A true Independent Living Centre will ensure that each aspect of the organization and its programs involve meaningful “consumer control.” At a practical level, consumer control is expressed on some of the following ways:
- Embodied in the ILC’s Mission Statement: A central proclamation of a consumer controlled structure signals to all levels of society those principles which constitute the underlying operating process of the organization and ultimate goals of the program.
- Majority of Elected Board Consumers: As the central decision-making authority, the majority of the Board must be consumers. In some ILCs, 51% of the Board positions are first elected from consumer candidates running for office. Then a second ballot is held for remaining positions open to all candidates not elected on the first ballot.
- Staff with Consumer Experience: While hiring staff members with disabilities does not constitute the political meaning of consumer control, it is fair to say that Independent Living Centres having a staff with a variety of disabilities could better relate to most consumers, and also demonstrates an additional component of consumer input.
- Program Planning and Evaluation: The actual delivery of independent living information, peer support, IL skills, advocacy and service development requires ongoing input from members and prospective consumers. Initial planning of independent living services and service evaluation by users also foster greater consumer control. Specific advisory committees for each distinctive program can be helpful to reflect both a variety of consumers and other community expertise.
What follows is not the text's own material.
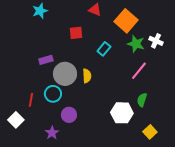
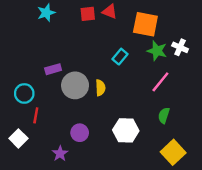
orange square: (126, 21) -> (145, 24), turned -30
red square: (76, 33) -> (88, 14), moved
cyan circle: (53, 94) -> (24, 93), moved
white hexagon: (122, 113) -> (126, 130), moved
yellow square: (150, 132) -> (173, 152), size x1.5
New ILC programs, if they truly represent an unmet need, will most often come from consumers who have identified a specific need in their daily lives.
- Promoting Self-Agency Management Skills: An Independent Living Centre’s advocacy support staff must always enable consumers to develop their own self-help advocacy and resource management skills, rather than advocate for the consumer, unless specifically requested. Advocacy skills learning sessions, as well as individual back-up support from independent advocacy staff on how to solve landlord, income security and other human rights issues, etc. can greatly assist a disabled consumer learn to take control of their own negotiation/ decision-making opportunities.
- Open Door Drop-in Office: Each Independent Living Centre should provide disabled consumers with a sense that it’s their place: to always feel welcome, to visit or browse in the Independent Living Library, discover and share information and offer new suggestions to committees or staff. Consumers sensing their own feelings of ownership are very crucial to the Independent Living Centre’s true purpose and potential for achieving success.
The acid test of consumer control is probably best measured by judging what influence consumers have over the way programs are developed and the methods of delivery. Independent Living Centres will undoubtedly survive the test of time, if and only if, they continually enhance opportunities for control must permeate the entire structure of and Independent Centre. It should build leadership and personal skills in the consumer. Implementing this principle clearly strengthens the Independent Living Centre’s base and capacity to service many more new consumers especially those who are still searching for their own personal lifestyles and goals of Independent Living.